HOTT MT was up first, and all heretofore stories about the band are completely accurate: they are intentionally bizarre but also fun. Lead singer Ashi Dala came out clad in a full-body fish costume which less than two songs later was discarded into the crowd. From there, the band wove a tapestry of reverberated psychedelia with each progressive number. Dala paused at various points to cutely challenge the crowd to dance and enjoy themselves more. She speaks with a syncopated and almost incomprehensible drawl, but does so with a bubbly sense of unaffected enthusiasm. It’s no wonder the band was a great fit for working with Wayne Coyne of The Flaming Lips (after famously showing up at his home to request the collaboration).
Before the main event, Wavves, came local Los Angeles band Hands. Hands most simply can be described as the indie rock equivalent of the 80s cartoon Gummi Bears. The band takes a lighter stab at Bloc Party-ish dance rock while literally jumping up-and-down happily. It would be one thing if it was only at the highest point of an explosive song, but the band literally bounces through most of their numbers. Still, it’s solid fun, with danceable energy and not too heavy handed or self-indulgent to take away the fun of a good groove.

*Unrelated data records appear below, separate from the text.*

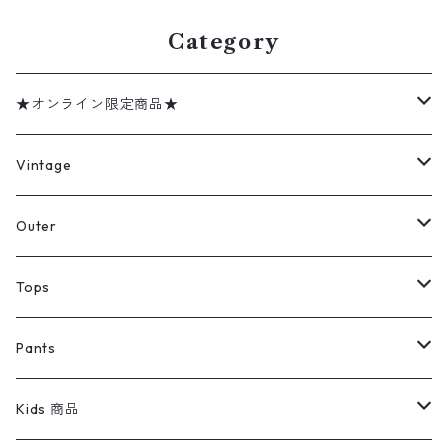
Category
★オンライン限定商品★
ミリタリーデッドストック
Vintage
アウター
Jacket
Outer
デニムジャケット
トップス
Tee
コート
Tops
ミリタリージャケット
半袖シャツ
パンツ
Sweat Shirts
デニムジャケット
Tシャツ
Pants
スイングトップ
長袖シャツ
デニムパンツ
REVERSE WEAVE
レディース
Pants
ミリタリージャケット
長袖シャツ
デニムパンツ
Kids 商品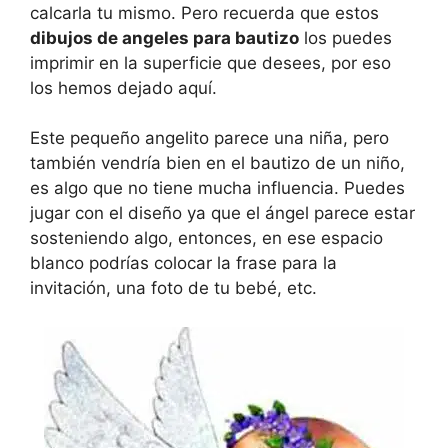
calcarla tu mismo. Pero recuerda que estos
dibujos de angeles para bautizo
los puedes
imprimir en la superficie que desees, por eso
los hemos dejado aquí.
Este pequeño angelito parece una niña, pero
también vendría bien en el bautizo de un niño,
es algo que no tiene mucha influencia. Puedes
jugar con el diseño ya que el ángel parece estar
sosteniendo algo, entonces, en ese espacio
blanco podrías colocar la frase para la
invitación, una foto de tu bebé, etc.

Headliner Wavves delivered an altogether different form of energy. Lead singer/guitarist Nathan Williams takes the stage in a spaced-out tie-dye T and a pair of sweats with a massive hole stretching the majority of the left leg. He may look unassuming, but this slightly grizzled man punches out his chords with the ferocity of Johnny Ramone shouting through with a nasal wail. The crowd is itching for the energy, and from the beginning of the first number on through the set’s conclusion is at a frenzy of nearly pogoing moshing, all bumping into each other like tops gone out of control. The band captures the freight train, reckless spirit of Jay Reatard and serves it with a stoned-out sensibility. Some of the band’s newest songs are the most impressive as well. “Demon to Lean On” features the dark and unapologetic words, “Holding a gun to my head / So send me an angel / Or bury me deep where you stand / With demons to lean on.” “Afraid of Heights” takes the narcotic consumption and world weary laziness to its extreme with it’s repeated call of “I’ll always be on my own.” The energy continues with the raucous “Beat Me Up” and “Sail to the Sun,” the crowd a swirling mass of fleshy chaos. All in all, it was a good night of cheap fun. It may not have had anything stumbling into pure essential brilliance, but it was a worthy night of smiles and release.